I am offering a Mother’s Day special. On May11, 12, and 13, The Lady Is a Mayor, the first book in my Calusa Town Tales series, is free. Get it here.
Uh oh. It’s week 18 in the Marketing for Romance Writers bog challenge, and the topic is how do I work up character/setting profiles. Short answer: I don’t.
I have tried. I really have. I tried to figure out Scrivener software since other authors swore by how much it helped them. I failed miserably.
I tried Microsoft One Note. I managed to list names of characters in my Calusa Town Tales series. That’s not the same as character profiles. What passes for character profiles are all in my head, not on paper.
As far as setting profiles go, my Tales are set on a fictional island that is based on the real island where I live. I use some of the landmarks but call them by different names. Other landmarks I just make up as I go along.
I’m looking forward to reading how my fellow authors go about this here.
This week’s topic on the Marketing for Romance Writers blog hop is my favorite romance genre to read or write. While I really love to read regency romances, I have never attempted to write one. I have to ask myself why that is.
Am I just too lazy to do the research? No, that can’t be it. I enjoy looking things up. Of course, the very real possibility exists that I’d be so caught up in researching that I’d never get anything written.
Maybe I should accept the challenge. I write romances to give readers the chance to escape from everyday life. Reading about a totally different era is even more of an escape, right?
Should I try it?
Want to read about other authors’ favorite genres? Go here.
Here we are in week 16 of the Marketing for Romance Writers blog hop. The topic this time is family, friends, and pets I’ve written into my books. Surprisingly few.
One person I did use as an inspiration for a recurring character in my Calusa Town Tales is the former accompanist for the chorus I’ve sung with for many years. The character’s appearance and personality are not at all similar to this pianist. What I used was his habit of making editorial comments on what was going on in rehearsal via snippets of songs he would slyly doodle a few measures of.
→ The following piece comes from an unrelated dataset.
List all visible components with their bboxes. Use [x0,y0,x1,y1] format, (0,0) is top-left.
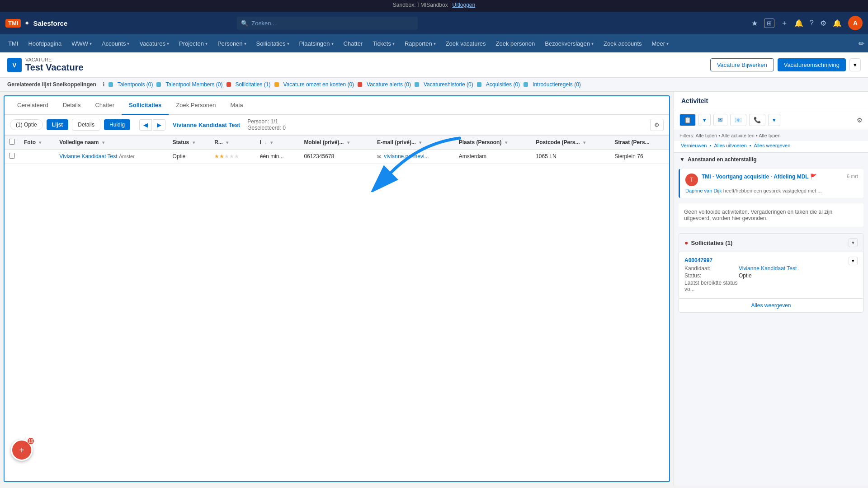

For example, if the conductor exhorted the tenors and basses to sing more strongly, the pianist might play a little bit of “Stout Hearted Men.” I did, and still do, sit in the front row, short person that I am, so I always listened carefully to what was emanating from that piano and got a good laugh.
Go here to find out about my fellow authors.
This week’s blog topic is how I celebrate completing my manuscript.
I don’t have a particular way to celebrate this milestone. My husband and I have a no-fail plan we use for every holiday, celebration, and even some we-have-no-reason-we-just-deserve-this dinners. We share a bottle of champagne or other bubbly wine, some cheese, a baguette, and some fruit.
Mu husband is possibly the best champagne bottle opener I have ever seen. He tells me the trick is turning the cork, not the bottle. He still gets that satisfying “pop” sound without having the liquid spray all over the place. Not that I buy anything very expensive, but why waste it?
His favorite cheese is blue and mine is Brie, although goat cheese is giving those a run for their money. For Easter, I found one coated with dried cranberries and orange peel. Yum.
For fruit, we usually have grapes, an apple, or a pear.
And we always have something for dessert.
Works for us.
To read about how my fellow authors celebrate, go here.
The topic for this week’s Marketing for Romance Writers blog contest is what I learned when researching my book.
In the latest book in my Calusa Town Tales, I include a scene featuring an escaped emu. Yes, this actually happened back when I was the editor of our local newspaper. I got repeated calls of emu spottings in various neighborhoods. It took a few days to track the critter down and some firefighters and animal rescue to round it up, as I recall.
It doesn’t happen quite that way in Island Dream. In the fictional version, the emu serves as a means for two minor characters to work out their communication differences.
The actual research I did was to check emus’ height and habits. They can grow to 6′ 2″ in height and run as fast as 31 mph. They are grayish-brown in color and eat mostly plants and the occasional bug. And people really do raise them in Florida.